**About this exercise**
From the data below, copy out every line in which the word "senza" occurs.

───── Data ─────

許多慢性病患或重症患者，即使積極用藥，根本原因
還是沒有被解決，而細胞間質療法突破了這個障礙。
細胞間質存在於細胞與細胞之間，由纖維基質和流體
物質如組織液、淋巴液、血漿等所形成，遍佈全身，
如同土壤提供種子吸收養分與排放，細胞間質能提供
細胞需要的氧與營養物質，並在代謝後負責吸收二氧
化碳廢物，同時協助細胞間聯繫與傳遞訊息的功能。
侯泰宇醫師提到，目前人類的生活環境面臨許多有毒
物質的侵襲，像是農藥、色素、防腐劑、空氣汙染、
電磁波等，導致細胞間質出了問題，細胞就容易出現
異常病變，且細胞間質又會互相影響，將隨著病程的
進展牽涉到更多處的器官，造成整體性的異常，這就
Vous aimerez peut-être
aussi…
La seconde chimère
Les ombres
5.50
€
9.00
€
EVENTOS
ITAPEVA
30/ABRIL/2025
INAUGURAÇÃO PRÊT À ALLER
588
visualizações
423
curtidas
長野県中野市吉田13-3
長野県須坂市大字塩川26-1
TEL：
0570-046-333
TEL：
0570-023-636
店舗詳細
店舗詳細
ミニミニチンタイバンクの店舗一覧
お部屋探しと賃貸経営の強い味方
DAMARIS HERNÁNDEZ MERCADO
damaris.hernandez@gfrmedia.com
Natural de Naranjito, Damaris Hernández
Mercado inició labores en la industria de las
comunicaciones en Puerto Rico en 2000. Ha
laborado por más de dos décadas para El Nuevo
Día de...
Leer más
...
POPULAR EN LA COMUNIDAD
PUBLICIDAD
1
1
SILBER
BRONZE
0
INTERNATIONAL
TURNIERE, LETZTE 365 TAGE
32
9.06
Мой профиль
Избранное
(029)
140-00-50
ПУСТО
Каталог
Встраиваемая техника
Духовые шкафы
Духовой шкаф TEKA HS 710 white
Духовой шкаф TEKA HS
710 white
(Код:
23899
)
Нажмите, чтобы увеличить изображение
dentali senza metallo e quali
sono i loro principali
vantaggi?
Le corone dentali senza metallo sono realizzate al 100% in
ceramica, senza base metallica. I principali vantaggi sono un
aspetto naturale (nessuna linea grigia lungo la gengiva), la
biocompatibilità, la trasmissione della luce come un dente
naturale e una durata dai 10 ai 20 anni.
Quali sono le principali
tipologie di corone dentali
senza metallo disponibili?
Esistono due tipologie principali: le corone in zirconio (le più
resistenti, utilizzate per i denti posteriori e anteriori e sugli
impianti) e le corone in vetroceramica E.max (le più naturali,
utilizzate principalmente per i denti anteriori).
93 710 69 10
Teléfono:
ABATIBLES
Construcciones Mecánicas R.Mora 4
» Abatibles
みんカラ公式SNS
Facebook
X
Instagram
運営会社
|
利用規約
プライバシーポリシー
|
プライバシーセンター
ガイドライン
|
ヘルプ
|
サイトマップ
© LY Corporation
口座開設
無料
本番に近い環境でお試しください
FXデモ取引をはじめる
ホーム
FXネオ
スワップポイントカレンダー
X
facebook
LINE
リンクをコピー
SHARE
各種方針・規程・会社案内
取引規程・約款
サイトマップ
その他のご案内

─────

**Result**
dentali senza metallo e quali
Le corone dentali senza metallo sono realizzate al 100% in
ceramica, senza base metallica. I principali vantaggi sono un
senza metallo disponibili?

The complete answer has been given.